Notwithstanding, most of the research on access to postgraduate education, while considering the status of institutions at the undergraduate level, does not take into account the positions of institutions attended by graduate students. Indeed, if we observe that graduate outcomes vary substantially depending on the type of institution attended at the undergraduate level, a working hypothesis is that this is also the case at the postgraduate level. In the following section, we review the literature that considers socioeconomic inequalities in access to high-status institutions.

Inequalities and the stratification of higher education

There is a burgeoning corpus of research tackling the role of qualitative differences between education providers in reproducing socioeconomic inequalities in access, experiences and labour market outcomes of students (Shavit et al., 2007; Mullen, 2009; Boliver, 2011; Binder & Abel, 2019). This research, consistent with Lucas’ (2001) ‘effectively maintained inequality’ thesis, supports the idea that socioeconomically advantaged families try to secure better types of education for their children, particularly in contexts of expansion. As Arum et al. (2007, p. 1) suggest, the expansion of higher education ‘has been accompanied by differentiation. Systems that had consisted almost exclusively of research universities developed second-tier and less selective colleges’, and most of the expansion happened, particularly among non-traditional students, in these less selective institutions. This is especially true of the UK. In the late 1980s and early 1990s, fostered by a ‘renewed political commitment to higher education expansion’ (Boliver, 2011, p. 233) and the upgrading of the former polytechnics to the title of university in 1992 (Shattock, 2012), higher-education enrolments in the UK increased dramatically. This expansion of both enrolments and the number of institutions with a university title brought about an explicit drive for differentiation, as the status differentials and disparities in the outcomes of their graduates persist between those universities founded before 1992 and the new set of universities (Bathmaker et al., 2013). A good example of this drive can be found in the first Times Good University Guide, published in 1993 (O’Leary & Cannon, 1993). In the preface of the latter publication, the authors stated ‘[…] the existence of more than 90 diverse universities and an ever-growing pool of graduates will make a pecking order inevitable’ (O’Leary & Cannon, 1993, p.3). In the UK, this drive for differentiation was translated into a very British ‘club strategy’, as expressed by Scott (1995, p. 52). He adds that

the pressure to create an elite sector, able to compete globally, [was] reflected in the emergence of an informal grouping of the vice-chancellors of Oxford, Cambridge, the main London college and the big civics, the so-called “Russell Group”’ (ibid.), which is now used as a category of prestige in UK higher education. Other groupings followed, known as ‘mission groups’, which sought to establish distinctive institutional identities based on, roughly speaking, similar origins, ethos and ambitions (Scott, 2013).

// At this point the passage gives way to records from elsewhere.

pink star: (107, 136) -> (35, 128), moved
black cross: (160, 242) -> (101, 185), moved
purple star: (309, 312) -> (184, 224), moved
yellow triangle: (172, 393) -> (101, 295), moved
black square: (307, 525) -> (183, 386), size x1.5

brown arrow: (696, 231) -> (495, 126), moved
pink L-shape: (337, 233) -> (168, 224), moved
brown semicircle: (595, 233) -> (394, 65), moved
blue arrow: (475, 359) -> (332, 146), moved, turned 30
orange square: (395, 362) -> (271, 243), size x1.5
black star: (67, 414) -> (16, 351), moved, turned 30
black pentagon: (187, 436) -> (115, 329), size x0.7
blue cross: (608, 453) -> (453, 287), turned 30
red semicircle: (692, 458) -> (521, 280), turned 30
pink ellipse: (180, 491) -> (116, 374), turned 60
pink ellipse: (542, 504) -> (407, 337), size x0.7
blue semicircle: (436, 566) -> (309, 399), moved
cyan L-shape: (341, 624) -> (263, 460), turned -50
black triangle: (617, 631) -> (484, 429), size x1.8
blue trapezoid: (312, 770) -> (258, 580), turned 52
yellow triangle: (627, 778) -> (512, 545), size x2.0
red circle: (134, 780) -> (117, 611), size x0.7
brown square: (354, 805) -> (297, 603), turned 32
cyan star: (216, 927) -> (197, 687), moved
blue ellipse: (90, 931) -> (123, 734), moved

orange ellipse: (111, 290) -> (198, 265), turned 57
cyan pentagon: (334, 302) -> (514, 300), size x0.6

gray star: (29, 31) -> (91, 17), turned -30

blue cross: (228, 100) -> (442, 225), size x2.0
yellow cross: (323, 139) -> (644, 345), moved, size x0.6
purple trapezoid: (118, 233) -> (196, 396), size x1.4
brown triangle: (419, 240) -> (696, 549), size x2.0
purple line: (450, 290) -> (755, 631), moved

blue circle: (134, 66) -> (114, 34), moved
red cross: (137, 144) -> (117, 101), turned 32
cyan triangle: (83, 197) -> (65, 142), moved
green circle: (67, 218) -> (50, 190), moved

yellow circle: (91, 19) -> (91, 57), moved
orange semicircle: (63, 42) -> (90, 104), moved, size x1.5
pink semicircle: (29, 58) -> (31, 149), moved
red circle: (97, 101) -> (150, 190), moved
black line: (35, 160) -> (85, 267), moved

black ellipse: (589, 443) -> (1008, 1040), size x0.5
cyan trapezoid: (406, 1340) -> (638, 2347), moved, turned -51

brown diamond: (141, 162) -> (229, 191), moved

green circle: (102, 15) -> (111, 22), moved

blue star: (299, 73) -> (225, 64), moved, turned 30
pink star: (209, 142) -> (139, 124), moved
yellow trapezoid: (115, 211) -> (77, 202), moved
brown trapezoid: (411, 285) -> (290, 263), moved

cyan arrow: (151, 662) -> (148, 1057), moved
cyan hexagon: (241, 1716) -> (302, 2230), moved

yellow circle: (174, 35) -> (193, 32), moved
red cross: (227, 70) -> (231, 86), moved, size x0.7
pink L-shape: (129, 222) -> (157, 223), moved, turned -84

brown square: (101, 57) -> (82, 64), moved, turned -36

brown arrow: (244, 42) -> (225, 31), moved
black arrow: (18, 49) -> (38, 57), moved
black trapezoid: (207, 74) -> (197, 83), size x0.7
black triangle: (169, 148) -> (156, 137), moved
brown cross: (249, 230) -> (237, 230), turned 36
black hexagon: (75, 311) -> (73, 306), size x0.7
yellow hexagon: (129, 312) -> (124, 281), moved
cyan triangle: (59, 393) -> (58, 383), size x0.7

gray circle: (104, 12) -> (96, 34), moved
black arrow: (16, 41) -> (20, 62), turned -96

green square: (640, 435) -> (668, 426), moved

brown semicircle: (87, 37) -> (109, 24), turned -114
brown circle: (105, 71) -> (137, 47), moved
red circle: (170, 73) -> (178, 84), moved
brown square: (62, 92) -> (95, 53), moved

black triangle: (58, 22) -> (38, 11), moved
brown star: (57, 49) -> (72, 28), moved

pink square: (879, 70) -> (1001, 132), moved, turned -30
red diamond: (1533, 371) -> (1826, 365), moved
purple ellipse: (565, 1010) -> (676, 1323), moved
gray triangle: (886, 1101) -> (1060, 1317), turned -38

In the UK, various studies have shown a stark relationship between students’ socioeconomic characteristics and access to undergraduate degrees in institutions at the top of this ‘pecking order’. Boliver (2011) showed that between the 1960s and the 1990s, the probability of working-class students accessing an ‘old’ university—considered as a marker of prestige—remained persistently lower than for more well-off students. Similarly, Sullivan and colleagues (Sullivan et al., 2014) found that students attending a private secondary school were substantially more likely to gain a degree from a ‘Russell Group’ institution even when controlling for cognitive characteristics and academic achievement. Evidence suggests that this phenomenon exists elsewhere and in lower levels of education. A comparative study analysing the effect of socioeconomic characteristics on academic performance and types of secondary education attended in 17 countries showed that regardless of the nature of qualitative differences in secondary school systems, privileged families ‘seem to rely on qualitative differences within school systems to place their children in the “right” environment that guarantee better instruction and more successful educational trajectories’ (Triventi et al., 2019, p. 12). In the case of higher education, several researchers have also found a significant relationship between socioeconomic characteristics and type of university attended in Greece (Sianou-Kyrgiou, 2010), France and Germany (Duru-Bellat et al., 2008), the USA (Alon, 2009) and Ireland (McCoy & Smyth, 2010). Furthermore, Triventi (2013), in a comparative study looking at the relationship between the stratification of higher education and social inequality in 11 European countries, found that in most countries, parental education was correlated with undergraduate study at a prestigious institution.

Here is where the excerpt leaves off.